As part of the sex/embezzlement/payoffs/tax evasion/etc. scandals, the top-tier televangelist vultures fought over control of the Bakker empire. Jimmy Swaggart kicked the whole thing off by threatening to expose Bakker’s “affair” seven years after the fact, in an attempt to have Bakker disrobed by the Assemblies of God church, which would have triggered a clause in his Heritage USA charter granting ownership to AoG. To evade that clause, Bakker signed it over to Jerry Falwell on a handshake agreement that Falwell would give it back when Bakker was ready; Falwell later double-crossed his fellow man of God and kept the property for himself. The Bakkers’ first TV show, “The 700 Club”, wound up as Pat Robertson’s personal fraudulent cash cow. [Robertson owned the show from the beginning, and merely took over the Bakkers' talk show after they left the station. My mistake.] And through it all - after her many trials, failures, and excesses, and her long association with the cream of the evangelical sleaze - Tammy Faye emerged as an ebulliently loving, accepting, joyous and flamboyant person.
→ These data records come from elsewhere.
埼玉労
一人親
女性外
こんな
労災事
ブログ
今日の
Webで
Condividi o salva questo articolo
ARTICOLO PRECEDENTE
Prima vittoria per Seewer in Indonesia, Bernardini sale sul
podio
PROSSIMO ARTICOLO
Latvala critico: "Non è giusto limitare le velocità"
Among them all - Bakker, Swaggart, Falwell, Robertson (and throw in Oral Roberts, too, who was pulling his “give me $8 million or God will kill me” stunt [god, what a lost opportunity that was!] just as the Bakker scandal broke) - she was the only one who never stooped to homophobia, and never used hatred as a justification for her own bad behavior, or a reason for others to behave likewise.

Not only was she not like the other televangelists, she rose far above their level, transcending her teaching and background to embrace and celebrate - and receive the same in return from - those whom her entire life and culture would otherwise have been dedicated to destroying.

Well done, Tammy Faye.

UPDATE: Corrected reference to Pat Robertson & “The 700 Club”.
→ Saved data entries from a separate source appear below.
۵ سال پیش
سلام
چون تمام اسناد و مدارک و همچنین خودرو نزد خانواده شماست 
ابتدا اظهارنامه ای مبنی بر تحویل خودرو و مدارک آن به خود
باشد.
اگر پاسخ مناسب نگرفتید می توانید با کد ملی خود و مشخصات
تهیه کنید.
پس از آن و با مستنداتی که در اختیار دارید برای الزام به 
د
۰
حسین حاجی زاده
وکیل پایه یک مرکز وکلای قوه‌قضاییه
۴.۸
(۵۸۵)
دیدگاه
Categories: Church & State, Culture, General, News & Current Events, Religion |

8 Comments

  1. Fred

    “Bakker signed it over to Jerry Falwell on a handshake agreement that Falwell would give it back when Bakker was ready; Falwell later double-crossed his fellow man of God and kept the property for himself.”

    As usual, you are an unmitigated liar.
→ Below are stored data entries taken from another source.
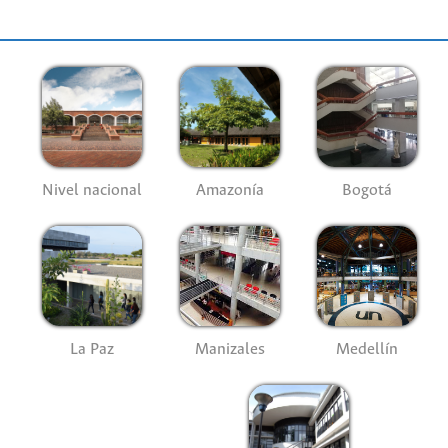
Nivel nacional
Amazonía
Bogotá
La Paz
Manizales
Medellín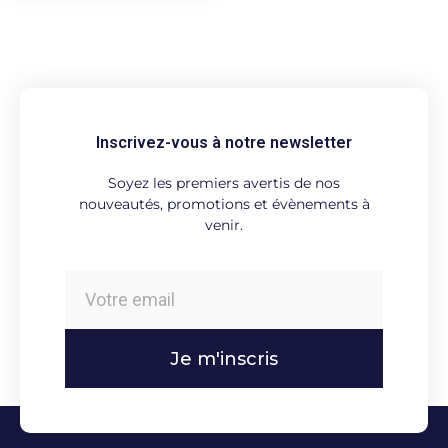
Inscrivez-vous à notre newsletter
Soyez les premiers avertis de nos
nouveautés, promotions et évènements à
venir.
Je m'inscris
  2. Unpartisan.com Political News and Blog Aggregator

    Tammy Faye Messner, ex-wife of disgraced evangelist Jim Bakker, dies at 65…

    Tammy Faye Messner, who as Tammy Faye Bakker helped her husband, Jim, build a multimillion-dollar ev…

  3. Big U

    Not sure about the rest of the comments, but the one about Robertson is completely wrong. He started 700 Club with his money and station. Jim and Tammy Faye came in with him and did an afternoon program but moved on to form PTL with private financial backing. How does someone steal what they owned in the first place.

  4. Dan M.

    KTK could certainly use some clarification there, but he doesn’t claim that tha Bakkers started the 700 Club, but that it was where the Bakkers started. But his phrasing does imply BU’s reading, unfortunately.

  5. jim

    Clearly this whole thing is gay. Congrats Tammy Faye would’ve loved it

  6. Fred

    “The Bakkers’ first TV show, “The 700 Club”, wound up as Pat Robertson’s personal fraudulent cash cow.”

    Another lie by you. The Baaker’s first show was “Come on Over.” The 700 Club started after they left. Do you ever tell the truth?

  7. Kevin T. Keith

    BU/Dan:

    Thanks for the correction; I was wrong on that one. “The 700 Club” and its home station were Robertson’s; Bakker joined early on and developed the talk show format (as a puppet show!) that Robertson took over when they left and made into the center of the channel’s programming, but Robertson owned the overall program.

    It wasn’t accidental that I implied Robertson took the show from Bakker; I thought that was what had happened, but I was wrong. My mistake.

  8. digglahhh

    True and embarrassing story, when my household first got cable, and I saw “The 700 Club” scroll by on the old PreveiwGuide channel, I got really excited because I thought it was going to be a show about Hank Aaron and Babe Ruth.